◆ **WHAT THIS TASK INVOLVES**
Below are records; copy every line in them that holds the word "Historical".

---------- EXERCISE INPUT

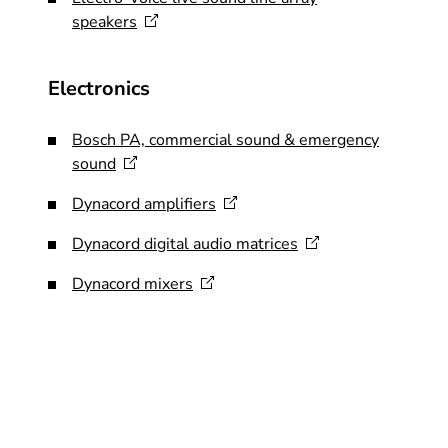
speakers
Electronics
Bosch PA, commercial sound & emergency
sound
Dynacord
amplifiers
Dynacord digital audio
matrices
Dynacord
mixers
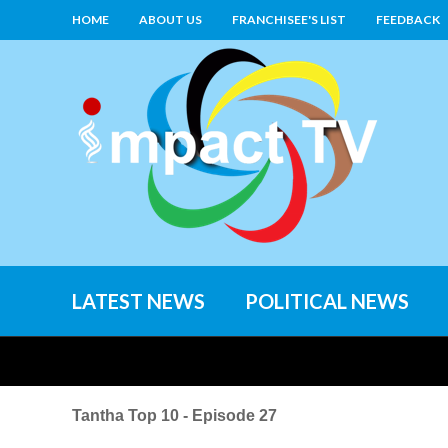
HOME
ABOUT US
FRANCHISEE'S LIST
FEEDBACK
LATEST NEWS
POLITICAL NEWS
Tantha Top 10 - Episode 27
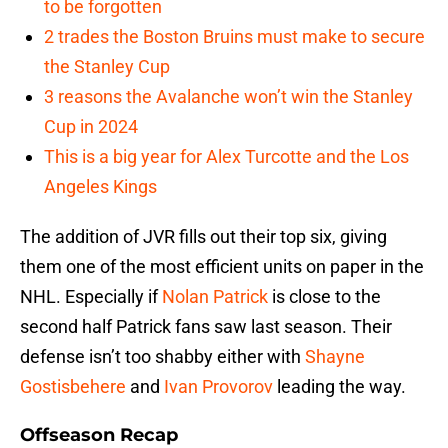
to be forgotten
2 trades the Boston Bruins must make to secure
the Stanley Cup
3 reasons the Avalanche won’t win the Stanley
Cup in 2024
This is a big year for Alex Turcotte and the Los
Angeles Kings
The addition of JVR fills out their top six, giving
them one of the most efficient units on paper in the
NHL. Especially if
Nolan Patrick
is close to the
second half Patrick fans saw last season. Their
defense isn’t too shabby either with
Shayne
Gostisbehere
and
Ivan Provorov
leading the way.
Offseason Recap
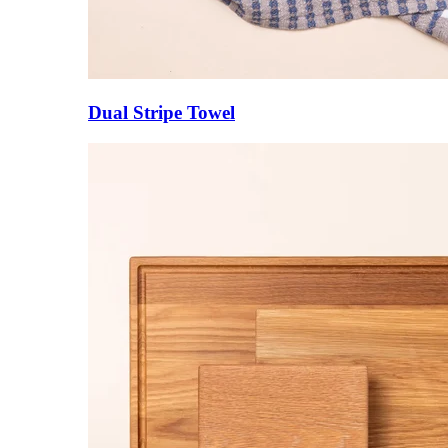
Dual Stripe Towel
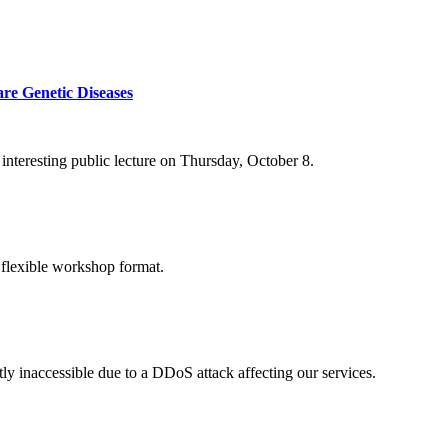
re Genetic Diseases
nteresting public lecture on Thursday, October 8.
 flexible workshop format.
ly inaccessible due to a DDoS attack affecting our services.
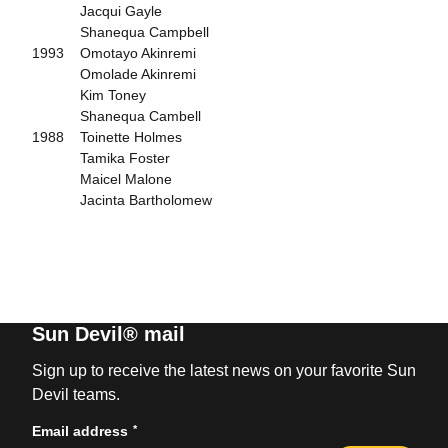
Jacqui Gayle
Shanequa Campbell
1993 Omotayo Akinremi
Omolade Akinremi
Kim Toney
Shanequa Cambell
1988 Toinette Holmes
Tamika Foster
Maicel Malone
Jacinta Bartholomew
Sun Devil® mail
Sign up to receive the latest news on your favorite Sun
Devil teams.
*
Email address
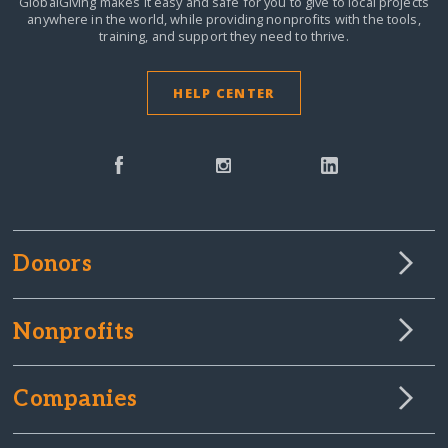
GlobalGiving makes it easy and safe for you to give to local projects
anywhere in the world,
while providing nonprofits with the tools,
training, and support they need to thrive.
HELP CENTER
Donors
Nonprofits
Companies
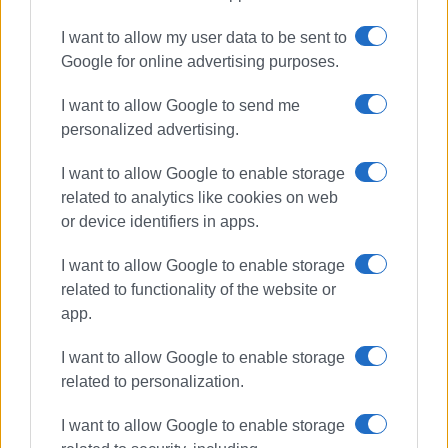
I want to allow my user data to be sent to
Google for online advertising purposes.
I want to allow Google to send me
personalized advertising.
I want to allow Google to enable storage
related to analytics like cookies on web
or device identifiers in apps.
I want to allow Google to enable storage
related to functionality of the website or
app.
I want to allow Google to enable storage
related to personalization.
I want to allow Google to enable storage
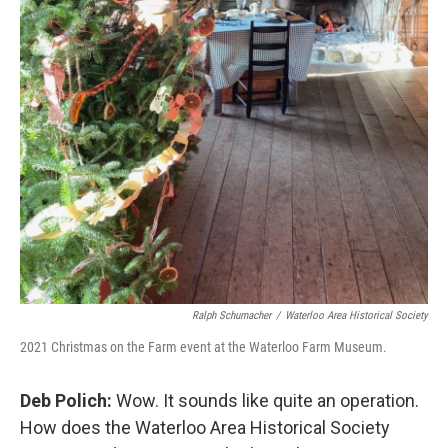
Ralph Schumacher
/
Waterloo Area Historical Society
2021 Christmas on the Farm event at the Waterloo Farm Museum.
Deb Polich:
Wow. It sounds like quite an operation.
How does the Waterloo Area Historical Society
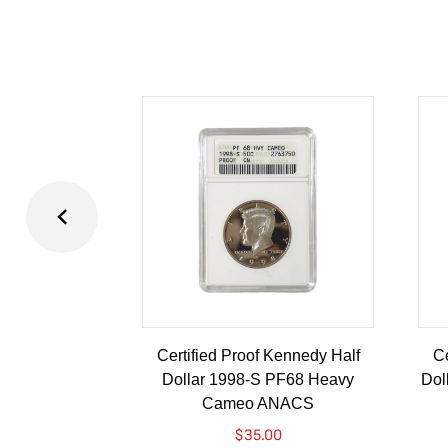
Certified Proof Kennedy Half
Ce
Dollar 1998-S PF68 Heavy
Dol
Cameo ANACS
$
35.00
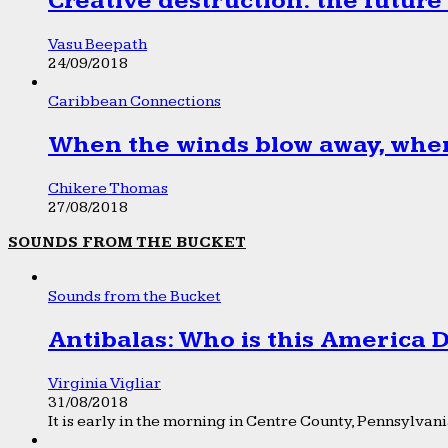
Creative destruction: the future
Vasu Beepath
24/09/2018
Caribbean Connections
When the winds blow away, wher
Chikere Thomas
27/08/2018
SOUNDS FROM THE BUCKET
Sounds from the Bucket
Antibalas: Who is this America
Virginia Vigliar
31/08/2018
It is early in the morning in Centre County, Pennsylvania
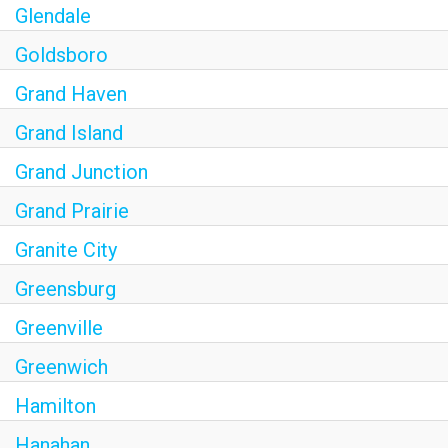
Glendale
Goldsboro
Grand Haven
Grand Island
Grand Junction
Grand Prairie
Granite City
Greensburg
Greenville
Greenwich
Hamilton
Hanahan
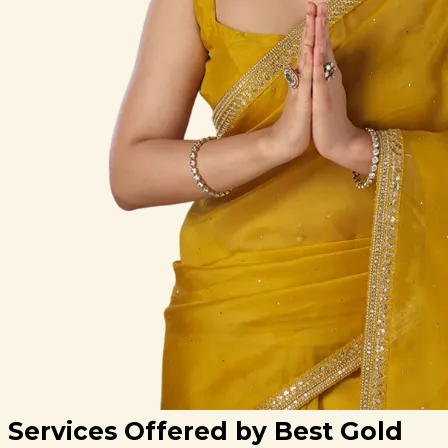
Services Offered by Best Gold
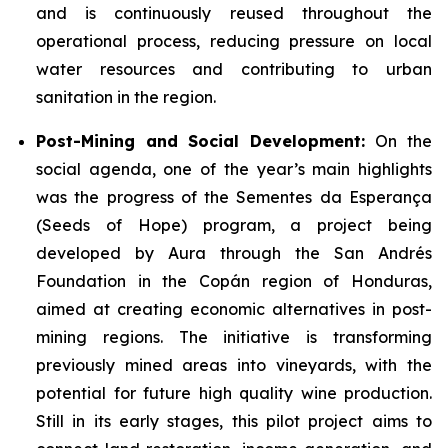
and is continuously reused throughout the
operational process, reducing pressure on local
water resources and contributing to urban
sanitation in the region.
Post-Mining and Social Development:
On the
social agenda, one of the year’s main highlights
was the progress of the Sementes da Esperança
(Seeds of Hope) program, a project being
developed by Aura through the San Andrés
Foundation in the Copán region of Honduras,
aimed at creating economic alternatives in post-
mining regions. The initiative is transforming
previously mined areas into vineyards, with the
potential for future high quality wine production.
Still in its early stages, this pilot project aims to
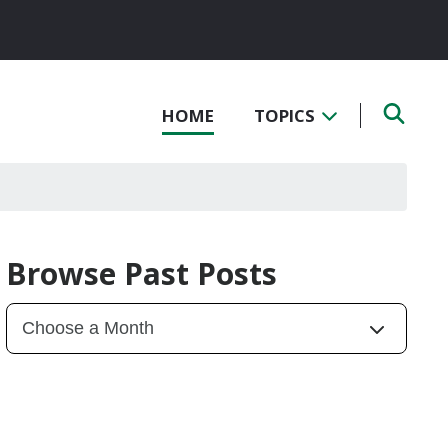
HOME
TOPICS
Browse Past Posts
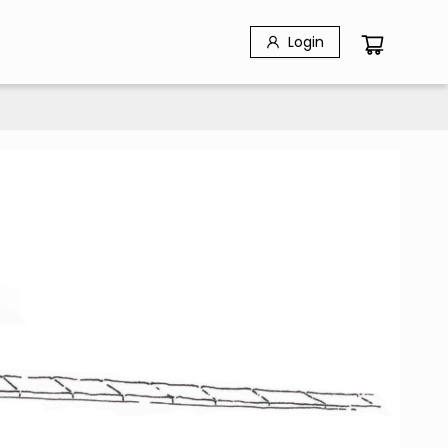
Login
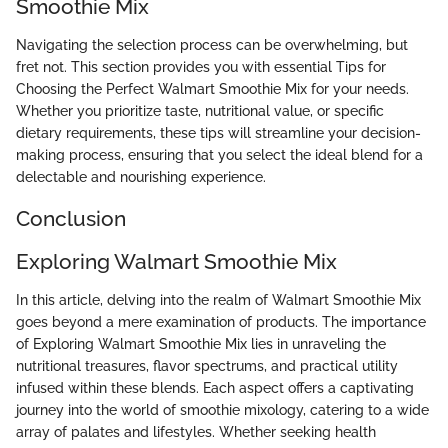
Smoothie Mix
Navigating the selection process can be overwhelming, but
fret not. This section provides you with essential Tips for
Choosing the Perfect Walmart Smoothie Mix for your needs.
Whether you prioritize taste, nutritional value, or specific
dietary requirements, these tips will streamline your decision-
making process, ensuring that you select the ideal blend for a
delectable and nourishing experience.
Conclusion
Exploring Walmart Smoothie Mix
In this article, delving into the realm of Walmart Smoothie Mix
goes beyond a mere examination of products. The importance
of Exploring Walmart Smoothie Mix lies in unraveling the
nutritional treasures, flavor spectrums, and practical utility
infused within these blends. Each aspect offers a captivating
journey into the world of smoothie mixology, catering to a wide
array of palates and lifestyles. Whether seeking health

--------------------

◆ **ANSWER AREA**
Waterloo Area Historical Society
How does the Waterloo Area Historical Society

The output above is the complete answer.